Savez vous qui je suis ? Slicey, une balle de tennis... de compétition ! Comme tant d'autres direz-vous ! Non justement, regardez moi bien : je porte sur mon corps la signature de deux grands champions : Noah et Wilander.
Ça vous dit quelque chose ? Allez regardez mieux... la date ! 1983 ! Ça y est ? Je suis Slicey, la Balle de Match de la Finale de Roland Garros qui vit la victoire de Noah. C'est ce qui me vaut de finir mes jours ici, dans ce qu'ils appellent « La Galerie » et qui est en fait LE musée du tennis français, le seul.

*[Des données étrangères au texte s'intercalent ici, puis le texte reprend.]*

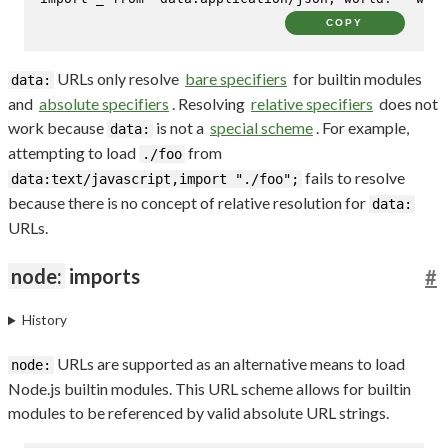
COPY
URLs only resolve
bare specifiers
for builtin modules
data:
and
absolute specifiers
. Resolving
relative specifiers
does not
work because
is not a
special scheme
. For example,
data:
attempting to load
from
./foo
fails to resolve
data:text/javascript,import "./foo";
because there is no concept of relative resolution for
data:
URLs.
node:
imports
#
History
URLs are supported as an alternative means to load
node:
Node.js builtin modules. This URL scheme allows for builtin
modules to be referenced by valid absolute URL strings.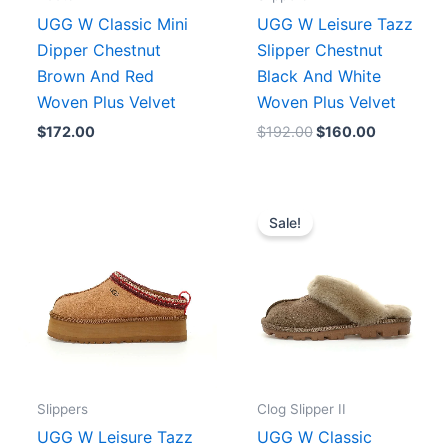
UGG W Classic Mini
UGG W Leisure Tazz
Dipper Chestnut
Slipper Chestnut
Brown And Red
Black And White
Woven Plus Velvet
Woven Plus Velvet
$
172.00
$
192.00
$
160.00
Price
Original
Current
range:
price
price
Sale!
$156.00
was:
is:
.
through
$189.00.
$172.00.
$160.00
Slippers
Clog Slipper II
UGG W Leisure Tazz
UGG W Classic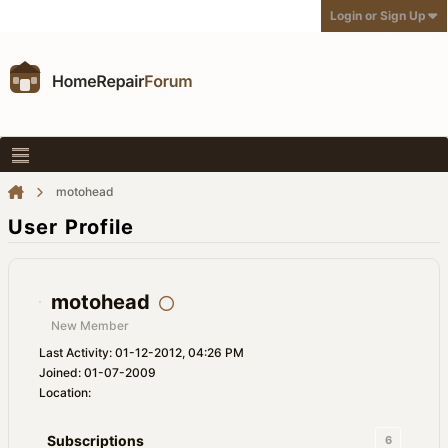
Login or Sign Up
motohead
User Profile
motohead
New Member
Last Activity: 01-12-2012, 04:26 PM
Joined: 01-07-2009
Location:
Subscriptions
6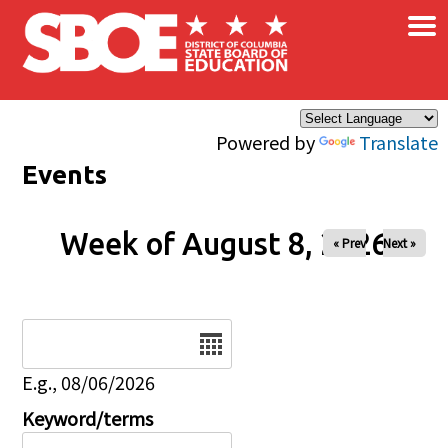
×
Skip to main content
Powered by
Translate
Events
Week of August 8, 2026
« Prev
Next »
Date
E.g., 08/06/2026
Keyword/terms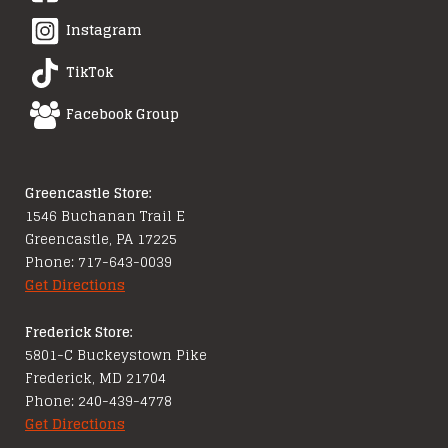
Instagram
TikTok
Facebook Group
Greencastle Store:
1546 Buchanan Trail E
Greencastle, PA 17225
Phone: 717-643-0039
Get Directions
Frederick Store:
5801-C Buckeystown Pike
Frederick, MD 21704
Phone: 240-439-4778
Get Directions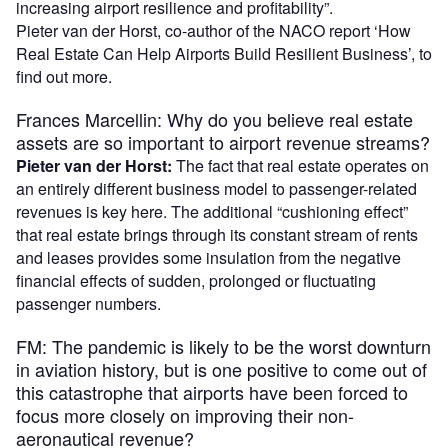
increasing airport resilience and profitability”.
Pieter van der Horst, co-author of the NACO report ‘How
Real Estate Can Help Airports Build Resilient Business’, to
find out more.
Frances Marcellin: Why do you believe real estate
assets are so important to airport revenue streams?
Pieter van der Horst:
The fact that real estate operates on
an entirely different business model to passenger-related
revenues is key here. The additional “cushioning effect”
that real estate brings through its constant stream of rents
and leases provides some insulation from the negative
financial effects of sudden, prolonged or fluctuating
passenger numbers.
FM: The pandemic is likely to be the worst downturn
in aviation history, but is one positive to come out of
this catastrophe that airports have been forced to
focus more closely on improving their non-
aeronautical revenue?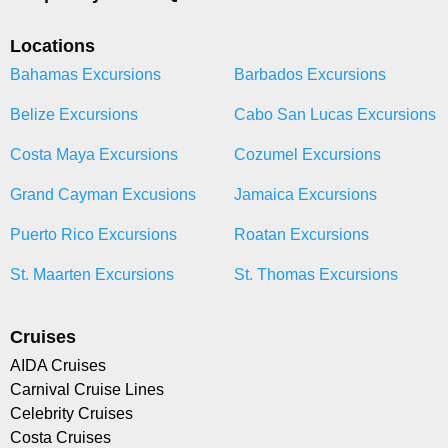
Locations
Bahamas Excursions
Barbados Excursions
Belize Excursions
Cabo San Lucas Excursions
Costa Maya Excursions
Cozumel Excursions
Grand Cayman Excusions
Jamaica Excursions
Puerto Rico Excursions
Roatan Excursions
St. Maarten Excursions
St. Thomas Excursions
Cruises
AIDA Cruises
Carnival Cruise Lines
Celebrity Cruises
Costa Cruises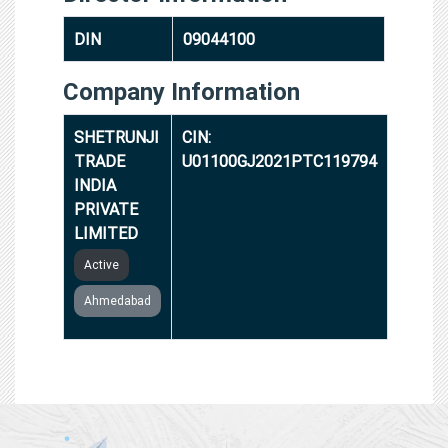
DIN
09044100
Company Information
SHETRUNJI
CIN:
TRADE
U01100GJ2021PTC119794
INDIA
PRIVATE
LIMITED
Active
Ahmedabad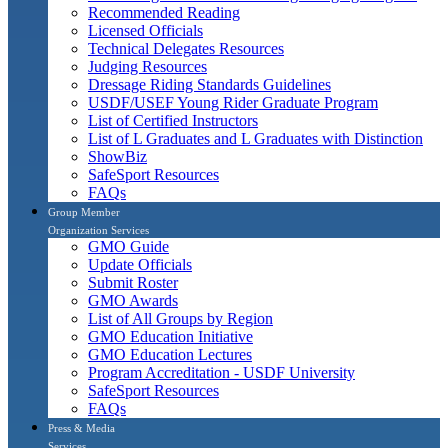
Recommended Reading
Licensed Officials
Technical Delegates Resources
Judging Resources
Dressage Riding Standards Guidelines
USDF/USEF Young Rider Graduate Program
List of Certified Instructors
List of L Graduates and L Graduates with Distinction
ShowBiz
SafeSport Resources
FAQs
Group Member
Organization Services
GMO Guide
Update Officials
Submit Roster
GMO Awards
List of All Groups by Region
GMO Education Initiative
GMO Education Lectures
Program Accreditation - USDF University
SafeSport Resources
FAQs
Press & Media
Services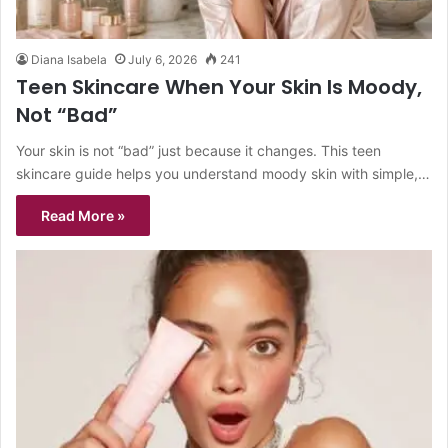
Diana Isabela
July 6, 2026
241
Teen Skincare When Your Skin Is Moody,
Not “Bad”
Your skin is not “bad” just because it changes. This teen
skincare guide helps you understand moody skin with simple,…
Read More »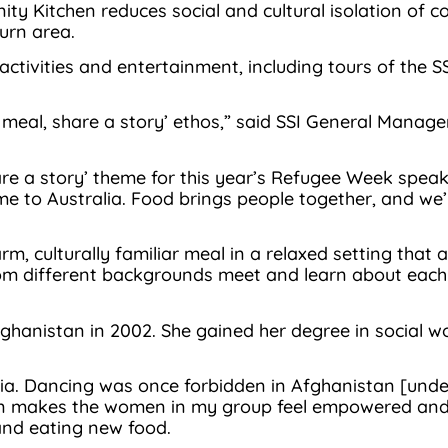
ty Kitchen reduces social and cultural isolation of 
urn area.
activities and entertainment, including tours of the S
 a meal, share a story’ ethos,” said SSI General Mana
 a story’ theme for this year’s Refugee Week speaks t
e to Australia. Food brings people together, and we’
 culturally familiar meal in a relaxed setting that all
om different backgrounds meet and learn about each 
fghanistan in 2002. She gained her degree in social w
a. Dancing was once forbidden in Afghanistan [under 
n makes the women in my group feel empowered and bu
 and eating new food.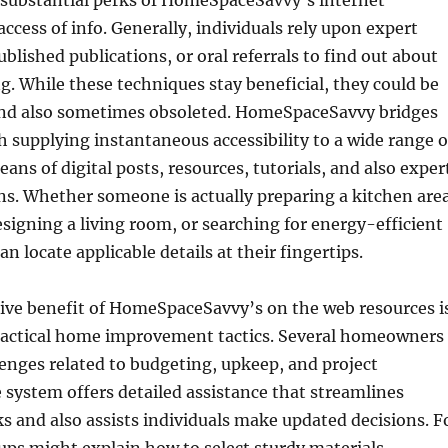
substantial perks of HomeSpaceSavvy’s internet
access of info. Generally, individuals rely upon expert
blished publications, or oral referrals to find out about
 While these techniques stay beneficial, they could be
 and also sometimes obsoleted. HomeSpaceSavvy bridges
h supplying instantaneous accessibility to a wide range o
s of digital posts, resources, tutorials, and also exper
. Whether someone is actually preparing a kitchen are
esigning a living room, or searching for energy-efficient
an locate applicable details at their fingertips.
tive benefit of HomeSpaceSavvy’s on the web resources i
practical home improvement tactics. Several homeowners
enges related to budgeting, upkeep, and project
 system offers detailed assistance that streamlines
s and also assists individuals make updated decisions. F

Tous les jours je revis l'affrontement de ces deux géants du tennis. Wilander, un joueur tout en finesse et touché de balle, un tueur de fond de cours, et Noah, un joueur puissant, explosif et imprévisible, qui adorait monter au filet et volleyer.
J'ai suivi tout le match depuis la touche, à portée de main d'un petit ramasseur. Je me dissimulais derrière mes sœurs. Je ne leur avais rien dit, mais je ne voulais pas entrer en jeu trop tôt. … C'est que je tenais absolument à jouer le point gagnant. Aussi, quand un joueur réclamait des balles, me laissais-je tantôt rouler en arrière, tantôt glisser sur le côté. Oh, juste assez pour que la main qui fouraillait à la recherche d'une balle, en prît une autre. L'échange engagé, je reprenais ma place. Jusqu'au point suivant. … Mon cœur de caoutchouc battait à tout rompre. L'enjeu ! Et le stress d'être sélectionnée trop tôt, voire pas du tout. … Mon plan aurait pu ne pas marcher.
Tout m’apparaissait grandiose. L'odeur de la terre battue, cette terre rouge sang ! Le brouhaha de la foule, les vivats, les exclamations et les applaudissements des spectateurs à la conclusion de chaque point, puis le silence religieux qui accompagnait le service suivant. Ce silence infiniment respectueux qui rendait audible le moindre de nos mouvements : le « Clac » sec des services, le « Sclak » plus doux des amortis (coup favori de Noah), le « Ploc » du contact avec le sol, et ce délicat « Fiiizzz », le bruit de l'extase suprême, lorsque propulsées par un coup puissant, nous fusions dans l'air vibrant de chaleur, au mépris de la pesanteur. Et ce bruit presque étouffé, un tout petit « Toc », très sec, lorsque n'ayant pas réussi à nous élever suffisamment nous embrassions brutalement le filet. J'ai assisté à tout ça ; je l'ai vécu aussi !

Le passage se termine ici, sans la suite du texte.